Physicists shed light on rarely seen 16th-century metal-working technique
The blueing on this 19th century pistol was created by chemicals and heat, while the blueing on the metal was created using a blow-torch. Credit: Imperial College London

Wallace Collection Consultant Archaeometallurgist Dr Alan Williams explained: "We think the blueing process could be associated with the intricate gilding on the gauntlet.

"Gilding involves chemical etching, followed by application of layers of copper and a gold-mercury amalgam, which when heated fixes the gold to the surface whilst removing the toxic mercury.

"It's during this heating that the bluing could have occurred – coming as a happy side-effect of gilding. For the best quality armour, heat treatment was also a method of hardening the metal; thus heat treatment could produce both the best steel, whilst simultaneously creating a very rich decorative appearance."

Valuable service

The physicists and conservators met in the curious surroundings of Chessington World of Adventures – at an ellipsometry workshop. Dr Williams was hunting around for possible new techniques that could be applied to metallurgical questions, and got talking to Dr Mellor.

Now that their second collaboration seems to have been a success, both teams hope to work together again, in what is a valuable exercise for both. As Dr Mellor said: "It's a good use of our equipment as a public asset. The Wallace Collection is a national resource, and we're pleased to be able to help unravel some of its mysteries."

Physicists shed light on rarely seen 16th-century metal-working technique
The whole suit of armour. Credit: Trustees of the Wallace Collection

David Edge, Armourer and Head of Conservation at the Wallace Collection, agreed: "The importance of science in the study of historic artifacts like arms and armour cannot be understated, hence the enormous value of collaborative scientific projects like this."

The armour

Mr Edge then explained the origins of the gauntlet:

"The full set of armour that this gauntlet comes from (cat. no. A62) was made for Lord Buckhurst in 1587 at the Royal Armourers' Workshops in Greenwich - originally set up by Henry VIII at the beginning of the 16th century to provide himself and his Court with the finest quality armour.

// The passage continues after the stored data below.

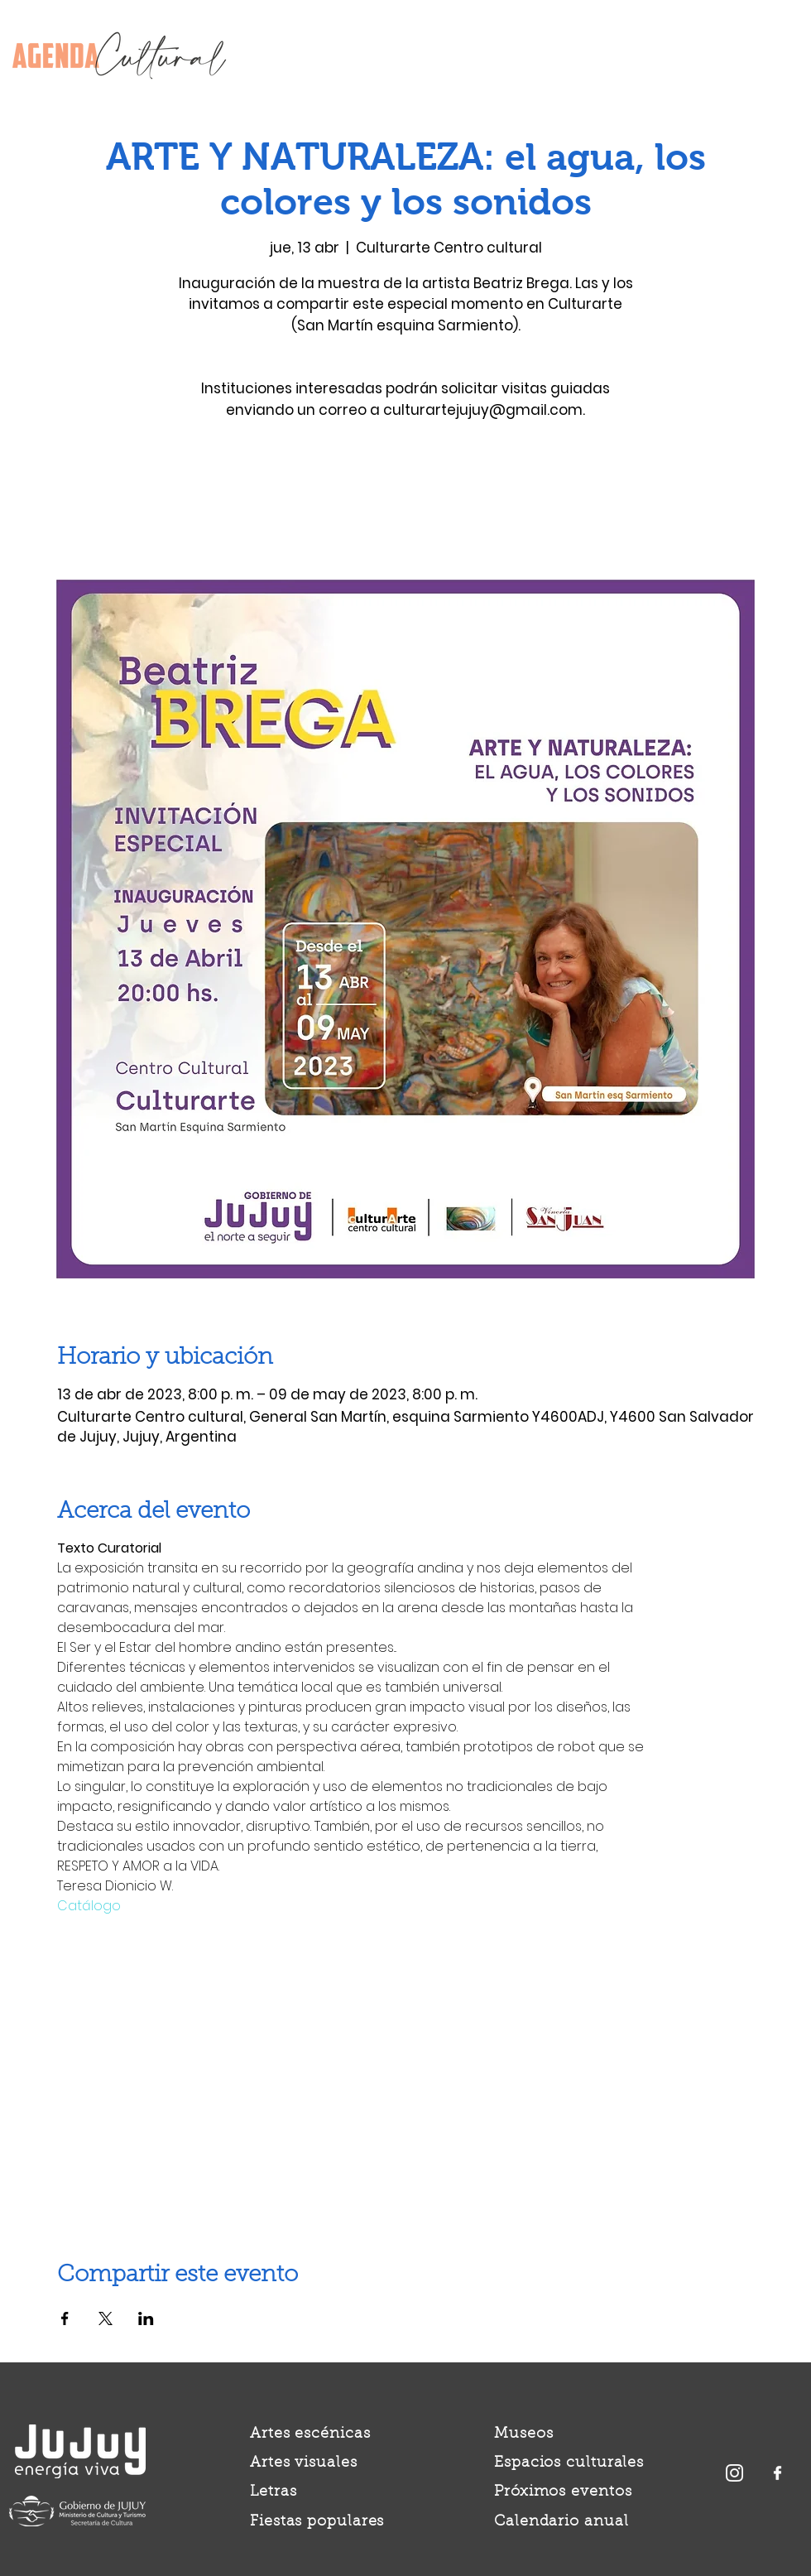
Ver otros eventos (406, 502)
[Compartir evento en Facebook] (65, 2318)
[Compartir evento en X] (105, 2318)
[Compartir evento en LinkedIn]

"It was almost certainly ordered by Lord Buckhurst with the imminent arrival of the Spanish Armada in mind, the following year. Queen Elizabeth had placed Lord Buckhurst in command of troops along the south coast and he would have wanted a suitably impressive armour to lead them into battle against the Spanish invaders, who everyone was expecting would actually land rather than be defeated at sea.

"It was very definitely made as an armour for war, not 'parade', despite its rich appearance!"